Inspiration
Every morning I'd watch my girlfriend photograph individual clothing items she thought might match together, send them to ChatGPT, and ask it for an opinion. It sort of worked - but it was painfully slow. She'd have to re-photograph things, describe details the model couldn't see, and start from scratch every time because it had no memory of what she owned. And honestly, when you're trying to leave the house, watching someone have a 15-minute conversation with a chatbot about whether a jacket matches is… motivating. I figured there had to be a better way.
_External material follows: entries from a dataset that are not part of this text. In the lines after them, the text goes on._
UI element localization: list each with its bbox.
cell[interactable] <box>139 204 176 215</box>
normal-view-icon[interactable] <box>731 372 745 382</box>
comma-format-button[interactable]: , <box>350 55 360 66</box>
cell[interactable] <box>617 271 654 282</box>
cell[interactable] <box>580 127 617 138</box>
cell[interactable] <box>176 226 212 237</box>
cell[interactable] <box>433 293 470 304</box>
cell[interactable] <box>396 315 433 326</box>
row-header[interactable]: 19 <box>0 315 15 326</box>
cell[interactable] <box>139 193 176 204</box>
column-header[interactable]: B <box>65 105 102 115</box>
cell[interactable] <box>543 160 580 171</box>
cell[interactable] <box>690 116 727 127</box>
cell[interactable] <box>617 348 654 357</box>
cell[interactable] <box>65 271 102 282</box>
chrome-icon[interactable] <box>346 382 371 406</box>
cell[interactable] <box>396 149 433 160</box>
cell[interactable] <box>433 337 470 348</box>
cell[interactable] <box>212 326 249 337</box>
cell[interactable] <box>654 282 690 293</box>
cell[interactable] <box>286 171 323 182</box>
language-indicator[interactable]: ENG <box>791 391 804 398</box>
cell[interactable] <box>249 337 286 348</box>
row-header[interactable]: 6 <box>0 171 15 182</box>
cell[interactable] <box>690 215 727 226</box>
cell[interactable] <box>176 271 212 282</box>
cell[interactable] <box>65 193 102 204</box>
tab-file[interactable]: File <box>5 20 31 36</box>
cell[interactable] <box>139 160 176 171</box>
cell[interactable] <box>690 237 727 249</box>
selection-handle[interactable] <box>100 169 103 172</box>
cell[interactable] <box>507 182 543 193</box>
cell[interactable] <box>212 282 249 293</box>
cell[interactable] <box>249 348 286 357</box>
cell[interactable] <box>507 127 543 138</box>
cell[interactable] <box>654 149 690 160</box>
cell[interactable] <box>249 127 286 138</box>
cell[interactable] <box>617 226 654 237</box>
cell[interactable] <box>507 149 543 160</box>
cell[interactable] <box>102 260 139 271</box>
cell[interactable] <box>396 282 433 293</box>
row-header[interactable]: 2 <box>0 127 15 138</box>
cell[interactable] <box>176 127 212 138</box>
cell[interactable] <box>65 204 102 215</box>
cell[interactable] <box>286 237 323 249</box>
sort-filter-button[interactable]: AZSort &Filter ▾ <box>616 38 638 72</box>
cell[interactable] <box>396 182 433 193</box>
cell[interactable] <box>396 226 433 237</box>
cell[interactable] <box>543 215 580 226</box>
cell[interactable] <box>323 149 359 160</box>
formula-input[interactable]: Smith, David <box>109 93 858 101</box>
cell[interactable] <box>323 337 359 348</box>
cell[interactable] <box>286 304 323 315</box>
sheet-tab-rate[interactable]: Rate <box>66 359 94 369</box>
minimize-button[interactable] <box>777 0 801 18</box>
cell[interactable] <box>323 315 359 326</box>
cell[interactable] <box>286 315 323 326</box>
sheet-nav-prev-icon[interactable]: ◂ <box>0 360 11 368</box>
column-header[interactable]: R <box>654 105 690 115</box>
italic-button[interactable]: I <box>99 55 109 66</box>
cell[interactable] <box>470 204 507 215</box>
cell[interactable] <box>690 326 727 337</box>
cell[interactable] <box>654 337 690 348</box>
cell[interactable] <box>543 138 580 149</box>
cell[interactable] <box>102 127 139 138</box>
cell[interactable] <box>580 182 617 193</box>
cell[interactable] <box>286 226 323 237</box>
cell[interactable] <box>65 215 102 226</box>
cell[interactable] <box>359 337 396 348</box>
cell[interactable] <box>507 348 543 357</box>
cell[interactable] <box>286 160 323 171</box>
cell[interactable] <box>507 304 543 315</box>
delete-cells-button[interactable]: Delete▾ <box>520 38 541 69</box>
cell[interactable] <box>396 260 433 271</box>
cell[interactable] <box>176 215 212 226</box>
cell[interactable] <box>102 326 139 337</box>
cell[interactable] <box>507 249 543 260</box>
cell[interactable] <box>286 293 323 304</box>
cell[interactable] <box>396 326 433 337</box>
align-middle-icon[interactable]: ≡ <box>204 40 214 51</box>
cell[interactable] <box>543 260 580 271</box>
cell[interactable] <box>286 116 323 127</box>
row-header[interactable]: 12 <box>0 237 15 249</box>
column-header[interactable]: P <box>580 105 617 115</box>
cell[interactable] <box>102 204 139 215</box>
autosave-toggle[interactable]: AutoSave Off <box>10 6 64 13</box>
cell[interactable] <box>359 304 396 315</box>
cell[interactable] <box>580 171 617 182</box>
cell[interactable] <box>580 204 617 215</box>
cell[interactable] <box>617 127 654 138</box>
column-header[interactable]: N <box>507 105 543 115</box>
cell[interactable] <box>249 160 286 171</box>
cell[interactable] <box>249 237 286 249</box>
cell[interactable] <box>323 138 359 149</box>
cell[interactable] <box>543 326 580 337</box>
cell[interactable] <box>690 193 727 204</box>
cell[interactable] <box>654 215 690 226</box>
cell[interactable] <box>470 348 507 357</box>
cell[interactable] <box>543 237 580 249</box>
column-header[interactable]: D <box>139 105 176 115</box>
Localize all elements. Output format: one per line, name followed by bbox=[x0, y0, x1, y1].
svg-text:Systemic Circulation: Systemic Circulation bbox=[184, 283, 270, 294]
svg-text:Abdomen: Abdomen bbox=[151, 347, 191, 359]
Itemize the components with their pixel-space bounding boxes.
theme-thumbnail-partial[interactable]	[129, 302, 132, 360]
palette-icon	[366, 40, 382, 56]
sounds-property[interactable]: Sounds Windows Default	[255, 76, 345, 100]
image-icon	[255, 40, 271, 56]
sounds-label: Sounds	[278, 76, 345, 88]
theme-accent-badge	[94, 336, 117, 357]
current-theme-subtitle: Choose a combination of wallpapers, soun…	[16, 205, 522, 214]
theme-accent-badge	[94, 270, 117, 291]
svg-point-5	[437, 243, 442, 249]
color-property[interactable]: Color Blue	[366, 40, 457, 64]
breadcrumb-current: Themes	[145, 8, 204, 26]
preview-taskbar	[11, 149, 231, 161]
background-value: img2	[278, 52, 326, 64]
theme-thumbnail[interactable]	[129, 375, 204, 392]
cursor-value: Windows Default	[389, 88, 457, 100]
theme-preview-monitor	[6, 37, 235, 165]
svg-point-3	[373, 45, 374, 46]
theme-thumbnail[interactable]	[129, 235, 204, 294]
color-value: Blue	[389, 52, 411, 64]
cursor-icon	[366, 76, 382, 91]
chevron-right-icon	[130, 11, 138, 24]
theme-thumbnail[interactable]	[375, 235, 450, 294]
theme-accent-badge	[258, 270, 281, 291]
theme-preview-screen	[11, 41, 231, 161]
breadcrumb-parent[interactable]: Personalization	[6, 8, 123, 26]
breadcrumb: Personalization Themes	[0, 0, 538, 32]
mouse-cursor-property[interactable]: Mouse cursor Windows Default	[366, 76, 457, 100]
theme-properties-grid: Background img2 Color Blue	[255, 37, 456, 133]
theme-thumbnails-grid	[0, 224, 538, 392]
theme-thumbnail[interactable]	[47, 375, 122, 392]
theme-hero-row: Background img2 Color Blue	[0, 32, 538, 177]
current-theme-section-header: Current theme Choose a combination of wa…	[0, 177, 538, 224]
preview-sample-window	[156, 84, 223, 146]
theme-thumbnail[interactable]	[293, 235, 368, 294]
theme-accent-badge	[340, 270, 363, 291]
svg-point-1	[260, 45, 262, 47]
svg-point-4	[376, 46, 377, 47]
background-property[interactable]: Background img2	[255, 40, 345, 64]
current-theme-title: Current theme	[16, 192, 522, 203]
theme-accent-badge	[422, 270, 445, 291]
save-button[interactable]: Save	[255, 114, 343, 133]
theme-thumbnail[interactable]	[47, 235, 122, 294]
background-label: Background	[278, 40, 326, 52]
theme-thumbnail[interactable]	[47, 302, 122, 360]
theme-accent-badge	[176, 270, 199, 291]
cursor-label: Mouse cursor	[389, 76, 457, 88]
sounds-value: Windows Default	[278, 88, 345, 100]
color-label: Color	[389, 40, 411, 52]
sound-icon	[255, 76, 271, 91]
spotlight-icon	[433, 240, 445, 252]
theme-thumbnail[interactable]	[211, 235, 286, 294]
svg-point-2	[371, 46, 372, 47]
The core problem was clear: styling is holistic. A good outfit isn't about individual items — it's about how they work together. That means the AI can't just look at one piece at a time. It needs to see the entire closet at once, remember what you've worn recently, and understand your taste. That's what I set out to build.
What I Learned
Gemini 3's context window is incredible. Most AI apps hitting a knowledge problem reach for RAG — retrieve a handful of documents, hope they're the right ones, and generate from there. For wardrobe styling, that approach fundamentally breaks down. If the model only sees 5 out of 50 items, it's styling from an incomplete picture. Gemini's large context window let me skip RAG entirely and load the full wardrobe — every image, every metadata field — into a single prompt. The difference in output quality was night and day. It's also significantly faster — there's no retrieval step, no embedding lookup, no re-ranking. The model already has everything it needs, so it can go straight from question to answer. What would be a multi-step pipeline with RAG becomes a single inference call.
Tool calling makes agents actually reliable. Early prototypes used free-text parsing to extract outfit suggestions from the model's response. It was brittle and constantly broke. Switching to Gemini's structured tool calling (view_items, show_outfit, add_to_calendar, etc.) turned the agent from a demo into something genuinely usable. The model decides what to do, the code handles how.
Streaming matters more than speed. Users don't mind waiting 3-4 seconds for a response if they can see it happening — thinking indicators, text appearing word by word, items loading in. A fast response that appears all at once actually feels slower than a streamed one that takes longer.
How I Built It
The stack is Next.js 14 (TypeScript, Tailwind) on the frontend, FastAPI (Python) on the backend, PostgreSQL for persistence, and Backblaze B2 for image storage. Everything runs in Docker Compose. Most of the development was done in Antigravity, which made it significantly faster to iterate on the agent logic and frontend components. I was pleasantly surprised by Gemini 3's capability when it came to UI design, which is something I admittedly lack experience with.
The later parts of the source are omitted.